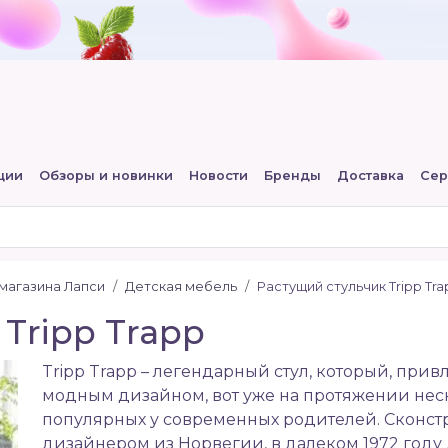
ции
Обзоры и новинки
Новости
Бренды
Доставка
Сер
-магазина Лапси
Детская мебель
Растущий стульчик Tripp Tra
Tripp Trapp
Tripp Trapp – легендарный стул, который, при
модным дизайном, вот уже на протяжении неск
популярных у современных родителей. Сконс
дизайнером из Норвегии, в далеком 1972 году д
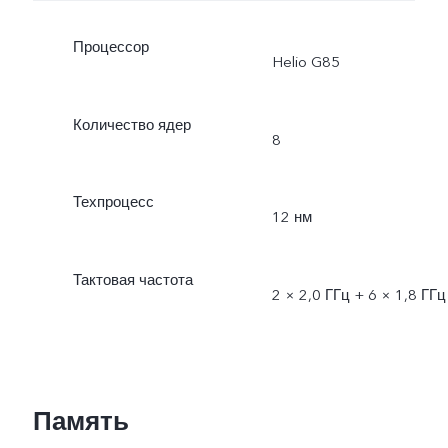
Процессор
Helio G85
Количество ядер
8
Техпроцесс
12 нм
Тактовая частота
2 × 2,0 ГГц + 6 × 1,8 ГГц
Память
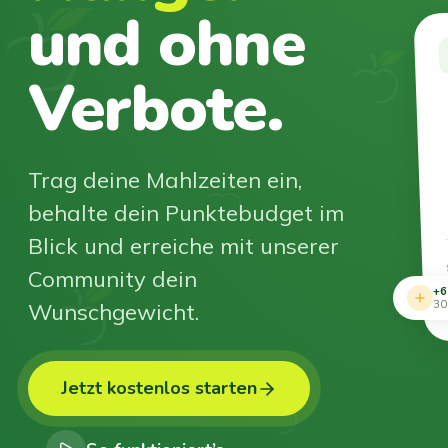
und ohne
Verbote.
Trag deine Mahlzeiten ein,
behalte dein Punktebudget im
Blick und erreiche mit unserer
Community dein
+6
Wunschgewicht.
30
Jetzt kostenlos starten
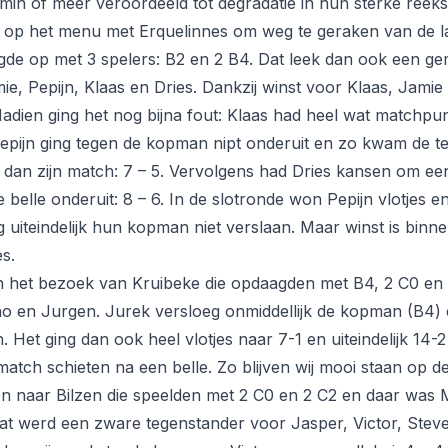
min of meer veroordeeld tot degradatie in hun sterke reeks 
 op het menu met Erquelinnes om weg te geraken van de la
de op met 3 spelers: B2 en 2 B4. Dat leek dan ook een ge
ie, Pepijn, Klaas en Dries. Dankzij winst voor Klaas, Jamie
Nadien ging het nog bijna fout: Klaas had heel wat matchpu
Pepijn ging tegen de kopman nipt onderuit en zo kwam de 
dan zijn match: 7 – 5. Vervolgens had Dries kansen om ee
 belle onderuit: 8 – 6. In de slotronde won Pepijn vlotjes
uiteindelijk hun kopman niet verslaan. Maar winst is binne
s.
 het bezoek van Kruibeke die opdaagden met B4, 2 C0 en 
no en Jurgen. Jurek versloeg onmiddellijk de kopman (B4)
. Het ging dan ook heel vlotjes naar 7-1 en uiteindelijk 14-
atch schieten na een belle. Zo blijven wij mooi staan op de
n naar Bilzen die speelden met 2 C0 en 2 C2 en daar wa
 Dat werd een zware tegenstander voor Jasper, Victor, Stev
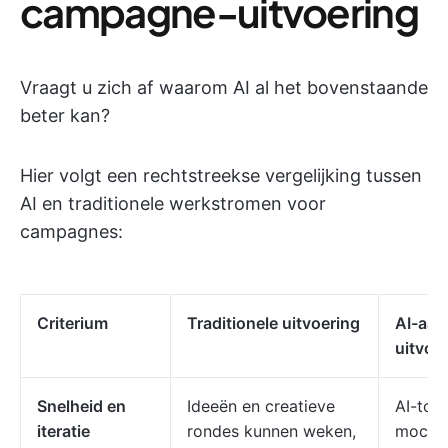
campagne-uitvoering
Vraagt u zich af waarom AI al het bovenstaande
beter kan?
Hier volgt een rechtstreekse vergelijking tussen
AI en traditionele werkstromen voor
campagnes:
Criterium
Traditionele uitvoering
AI-aan
uitvoe
Snelheid en
Ideeën en creatieve
AI-too
iteratie
rondes kunnen weken,
mock-u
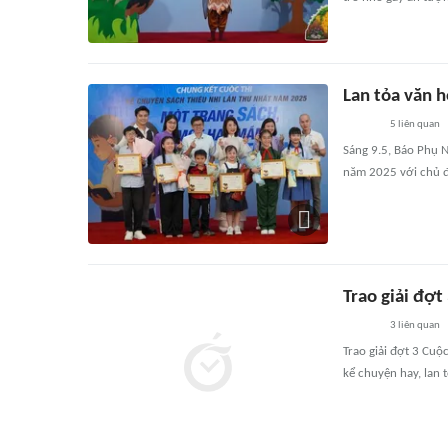
Lan tỏa văn h
5
liên quan
Sáng 9.5, Báo Phụ N
năm 2025 với chủ đ
Trao giải đợt
3
liên quan
Trao giải đợt 3 Cuộc
kể chuyện hay, lan 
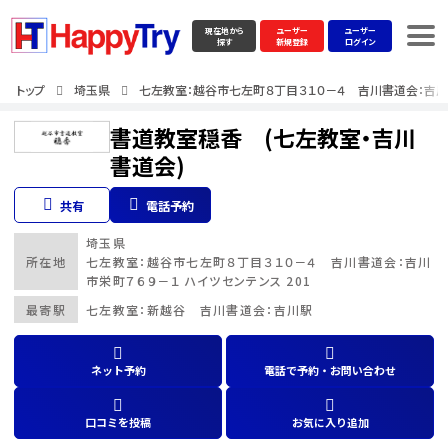
現在地から
ユーザー
ユーザー
探す
新規登録
ログイン
トップ
埼玉県
七左教室：越谷市七左町８丁目３１０－４ 吉川書道会：吉川市
書道教室穏香 (七左教室・吉川
書道会)
共有
電話予約
埼玉県
所在地
七左教室：越谷市七左町８丁目３１０－４ 吉川書道会：吉川
市栄町７６９－１ ハイツセンテンス 201
最寄駅
七左教室：新越谷 吉川書道会：吉川駅
ネット予約
電話で予約・お問い合わせ
口コミを投稿
お気に入り追加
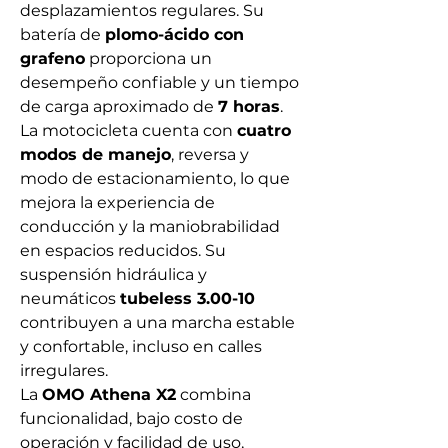
desplazamientos regulares. Su
batería de
plomo-ácido con
grafeno
proporciona un
desempeño confiable y un tiempo
de carga aproximado de
7 horas
.
La motocicleta cuenta con
cuatro
modos de manejo
, reversa y
modo de estacionamiento, lo que
mejora la experiencia de
conducción y la maniobrabilidad
en espacios reducidos. Su
suspensión hidráulica y
neumáticos
tubeless 3.00-10
contribuyen a una marcha estable
y confortable, incluso en calles
irregulares.
La
OMO Athena X2
combina
funcionalidad, bajo costo de
operación y facilidad de uso,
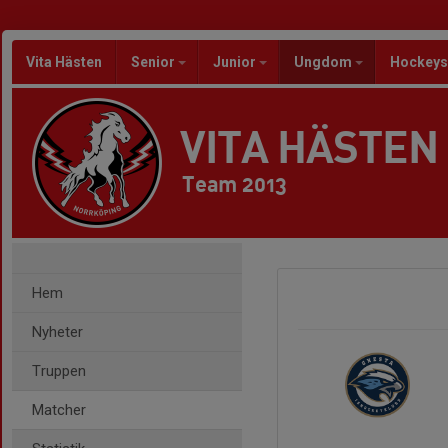
Vita Hästen
Senior
Junior
Ungdom
Hockeys
VITA HÄSTEN
Team 2013
Hem
Nyheter
Truppen
Matcher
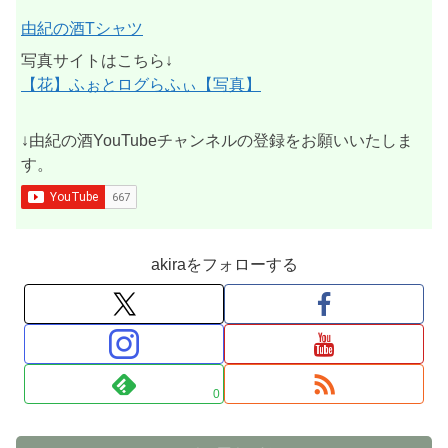
由紀の酒Tシャツ
写真サイトはこちら↓
【花】ふぉとログらふぃ【写真】
↓由紀の酒YouTubeチャンネルの登録をお願いいたしま
す。
akiraをフォローする
0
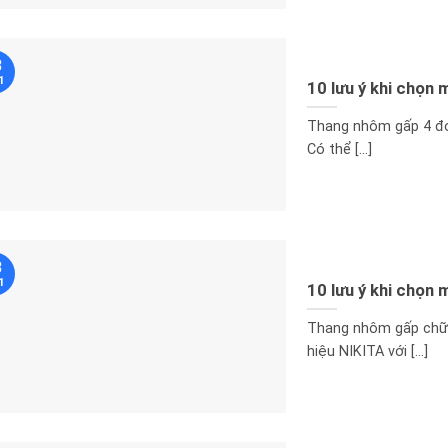
3
1
10 lưu ý khi chọn
Thang nhôm gấp 4 đoạ
Có thể [...]
3
1
10 lưu ý khi chọn
Thang nhôm gấp chữ 
hiệu NIKITA với [...]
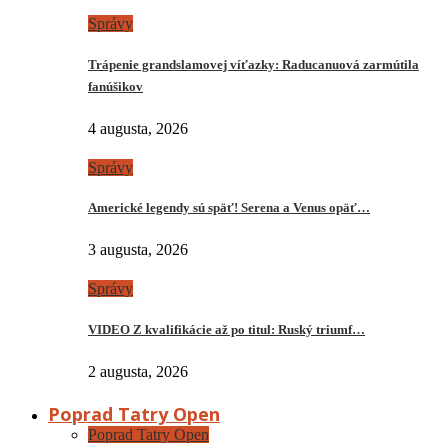
Správy
Trápenie grandslamovej víťazky: Raducanuová zarmútila
fanúšikov
4 augusta, 2026
Správy
Americké legendy sú späť! Serena a Venus opäť…
3 augusta, 2026
Správy
VIDEO Z kvalifikácie až po titul: Ruský triumf…
2 augusta, 2026
Poprad Tatry Open
Poprad Tatry Open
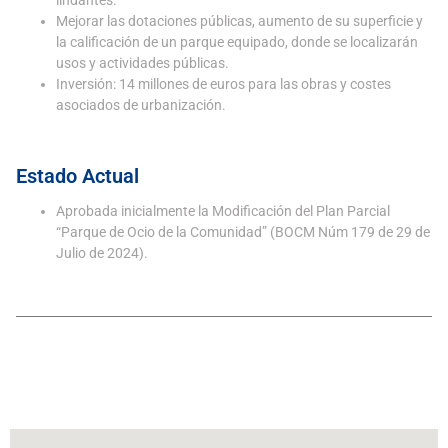
lindantes.
Mejorar las dotaciones públicas, aumento de su superficie y
la calificación de un parque equipado, donde se localizarán
usos y actividades públicas.
Inversión: 14 millones de euros para las obras y costes
asociados de urbanización.
Estado Actual
Aprobada inicialmente la Modificación del Plan Parcial
“Parque de Ocio de la Comunidad” (BOCM Núm 179 de 29 de
Julio de 2024).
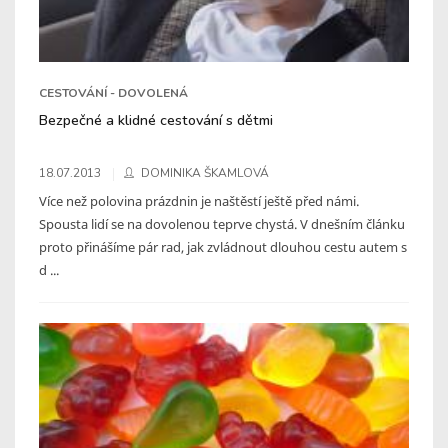
CESTOVÁNÍ - DOVOLENÁ
Bezpečné a klidné cestování s dětmi
18.07.2013
DOMINIKA ŠKAMLOVÁ
Více než polovina prázdnin je naštěstí ještě před námi.
Spousta lidí se na dovolenou teprve chystá. V dnešním článku
proto přinášíme pár rad, jak zvládnout dlouhou cestu autem s
d ...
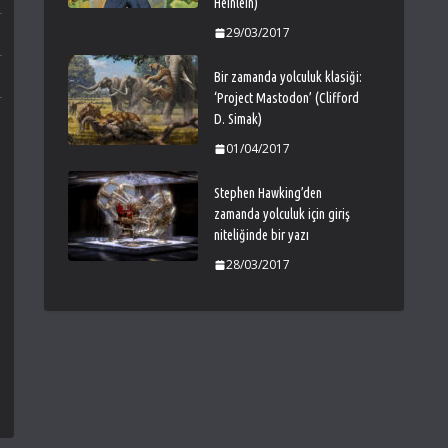
Heinlein)
29/03/2017
Bir zamanda yolculuk klasiği:
‘Project Mastodon’ (Clifford
D. Simak)
01/04/2017
Stephen Hawking’den
zamanda yolculuk için giriş
niteliğinde bir yazı
28/03/2017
+-------+
▶ Problem to solve
Lines from the start of the material through the line containing "dan zijn match: 7" are to be restated word for word; no picture may be included.

▶ Exercise solution
ции
Обзоры и новинки
Новости
Бренды
Доставка
Сер
-магазина Лапси
Детская мебель
Растущий стульчик Tripp Tra
Tripp Trapp
Tripp Trapp – легендарный стул, который, при
модным дизайном, вот уже на протяжении неск
популярных у современных родителей. Сконс
дизайнером из Норвегии, в далеком 1972 году д
Процессор
Helio G85
Количество ядер
8
Техпроцесс
12 нм
Тактовая частота
2 × 2,0 ГГц + 6 × 1,8 ГГц
Память
und ohne
Verbote.
Trag deine Mahlzeiten ein,
behalte dein Punktebudget im
Blick und erreiche mit unserer
Community dein
+6
Wunschgewicht.
30
Jetzt kostenlos starten
min of meer veroordeeld tot degradatie in hun sterke reeks 
 op het menu met Erquelinnes om weg te geraken van de la
de op met 3 spelers: B2 en 2 B4. Dat leek dan ook een ge
ie, Pepijn, Klaas en Dries. Dankzij winst voor Klaas, Jamie
Nadien ging het nog bijna fout: Klaas had heel wat matchpu
Pepijn ging tegen de kopman nipt onderuit en zo kwam de 
dan zijn match: 7 – 5. Vervolgens had Dries kansen om ee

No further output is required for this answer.